● **TASK ITEM**: When a line below holds the string "olan", show that line.

● **Extracted page text data**:

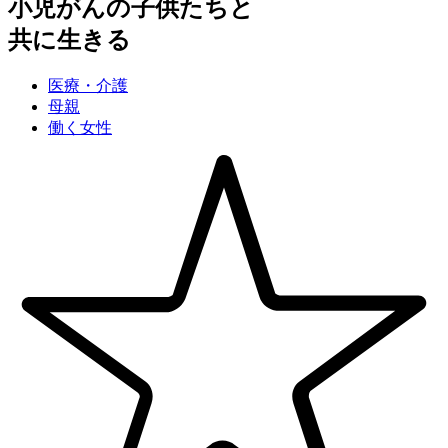
小児がんの子供たちと
共に生きる
医療・介護
母親
働く女性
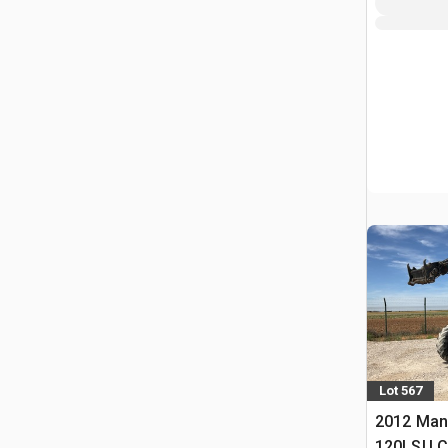
Lot 567
2012 Man
120LSU Ch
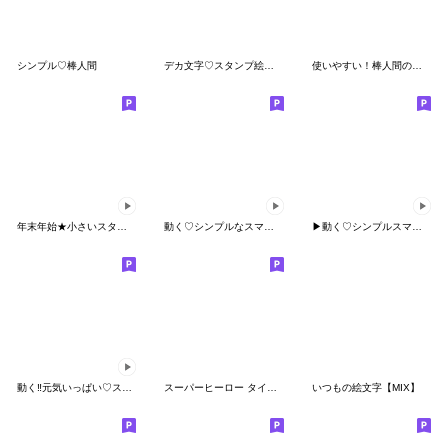
シンプル♡棒人間
デカ文字♡スタンプ絵文字
使いやすい！棒人間の絵文字
年末年始★小さいスタンプ
動く♡シンプルなスマイル絵文字
▶︎動く♡シンプルスマイル絵文字
動く‼︎元気いっぱい♡スマイル絵文字
スーパーヒーロー タイツマンの 絵文字
いつもの絵文字【MIX】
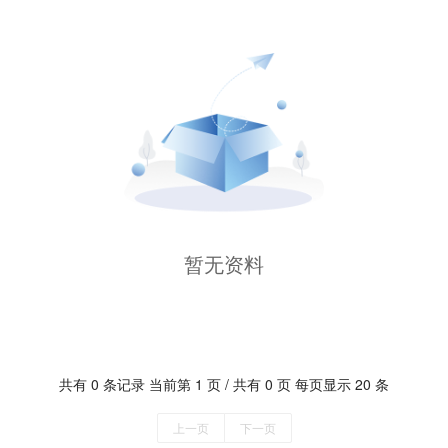
暂无资料
共有 0 条记录 当前第 1 页 / 共有 0 页 每页显示 20 条
上一页
下一页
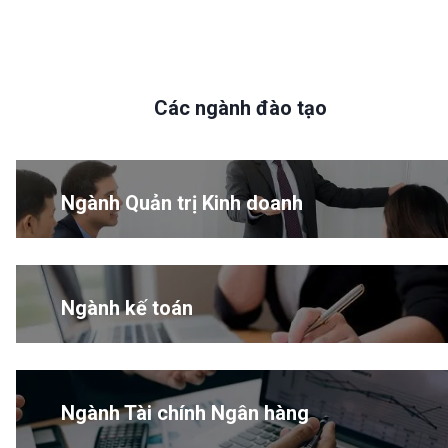
Các ngành đào tạo
Ngành Quản trị Kinh doanh
Ngành kế toán
Ngành Tài chính Ngân hàng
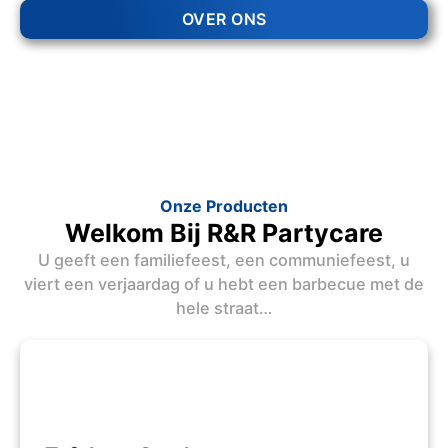
OVER ONS
Onze Producten
Welkom Bij R&R Partycare
U geeft een familiefeest, een communiefeest, u
viert een verjaardag of u hebt een barbecue met de
hele straat…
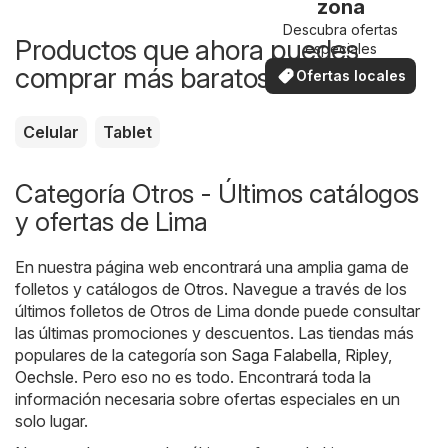
zona
Descubra ofertas
Productos que ahora puedes
especiales
comprar más baratos
Ofertas locales
Celular
Tablet
Categoría Otros - Últimos catálogos
y ofertas de Lima
En nuestra página web encontrará una amplia gama de
folletos y catálogos de
Otros
. Navegue a través de los
últimos folletos de Otros de Lima donde puede consultar
las últimas promociones y descuentos. Las tiendas más
populares de la categoría son
Saga Falabella
,
Ripley
,
Oechsle
. Pero eso no es todo. Encontrará toda la
información necesaria sobre ofertas especiales en un
solo lugar.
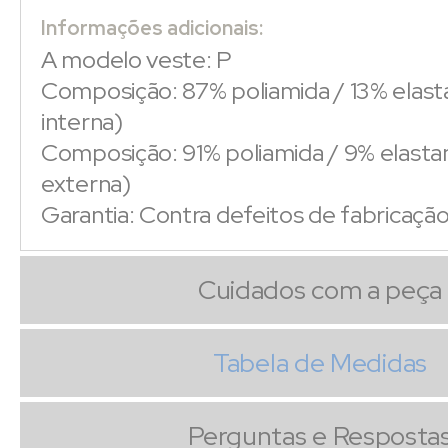
Informações adicionais:
A modelo veste: P
Composição: 87% poliamida / 13% elast
interna)
Composição: 91% poliamida / 9% elasta
externa)
Garantia: Contra defeitos de fabricaçã
Cuidados com a peça
Tabela de Medidas
Perguntas e Resposta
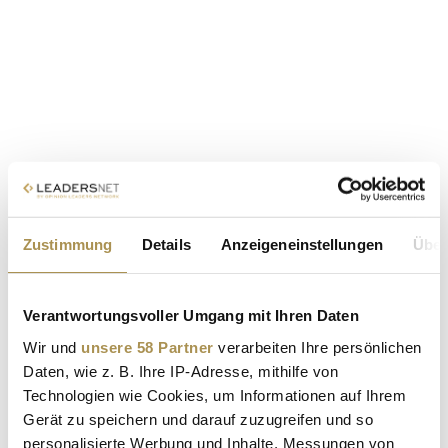
Zustimmung
Details
Anzeigeneinstellungen
Über
Verantwortungsvoller Umgang mit Ihren Daten
Wir und
unsere 58 Partner
verarbeiten Ihre persönlichen
Daten, wie z. B. Ihre IP-Adresse, mithilfe von
Technologien wie Cookies, um Informationen auf Ihrem
Gerät zu speichern und darauf zuzugreifen und so
personalisierte Werbung und Inhalte, Messungen von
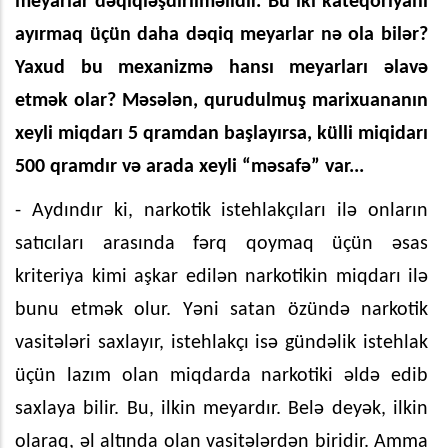
meyarlar dəqiqləşdirilməlidir. Bu iki kateqoriyanı
ayırmaq üçün daha dəqiq meyarlar nə ola bilər?
Yaxud bu mexanizmə hansı meyarları əlavə
etmək olar? Məsələn, qurudulmuş marixuananın
xeyli miqdarı 5 qramdan başlayırsa, külli miqidarı
500 qramdır və arada xeyli “məsafə” var...
- Aydındır ki, narkotik istehlakçıları ilə onların
satıcıları arasında fərq qoymaq üçün əsas
kriteriya kimi aşkar edilən narkotikin miqdarı ilə
bunu etmək olur. Yəni satan özündə narkotik
vasitələri saxlayır, istehlakçı isə gündəlik istehlak
üçün lazım olan miqdarda narkotiki əldə edib
saxlaya bilir. Bu, ilkin meyardır. Belə deyək, ilkin
olaraq, əl altında olan vasitələrdən biridir. Amma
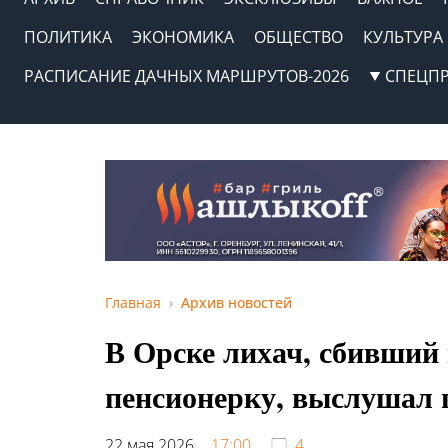
ПОЛИТИКА
ЭКОНОМИКА
ОБЩЕСТВО
КУЛЬТУРА
РАСПИСАНИЕ ДАЧНЫХ МАРШРУТОВ-2026
СПЕЦП
Главная
Архив новостей
В Орске лихач, сбивший 
пенсионерку, выслушал 
22 мая 2026,
17:00
4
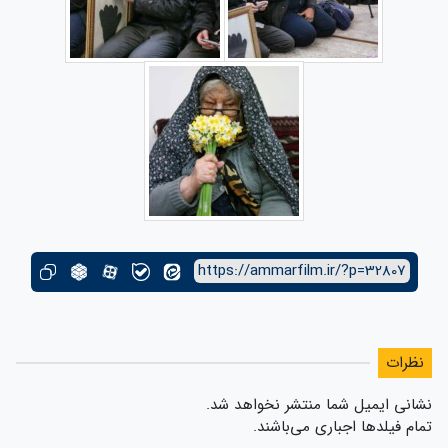
https://ammarfilm.ir/?p=32807
نظرات
نشانی ایمیل شما منتشر نخواهد شد.
تمام فیلدها اجباری می‌باشند.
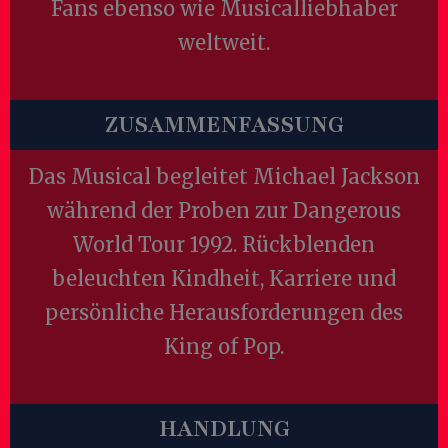
Fans ebenso wie Musicalliebhaber
weltweit.
ZUSAMMENFASSUNG
Das Musical begleitet Michael Jackson
während der Proben zur Dangerous
World Tour 1992. Rückblenden
beleuchten Kindheit, Karriere und
persönliche Herausforderungen des
King of Pop.
HANDLUNG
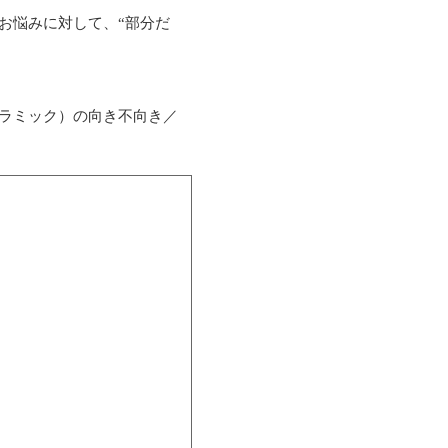
お悩みに対して、“部分だ
ラミック）の向き不向き／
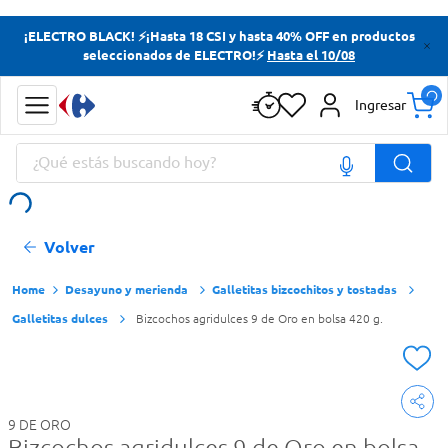
Términos más buscados
¡ELECTRO BLACK! ⚡¡Hasta 18 CSI y hasta 40% OFF en productos
seleccionados de ELECTRO!⚡
Hasta el 10/08
Yerba
Cerveza
Ingresar
Doves
¿Qué estás buscando hoy?
Papas Fritas
Términos más buscados
Volver
Yerba
Cerveza
Desayuno y merienda
Galletitas bizcochitos y tostadas
Galletitas dulces
Bizcochos agridulces 9 de Oro en bolsa 420 g.
Doves
Papas Fritas
9 DE ORO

● **TASK OUTPUT**:
üçün lazım olan miqdarda narkotiki əldə edib
olaraq, əl altında olan vasitələrdən biridir. Amma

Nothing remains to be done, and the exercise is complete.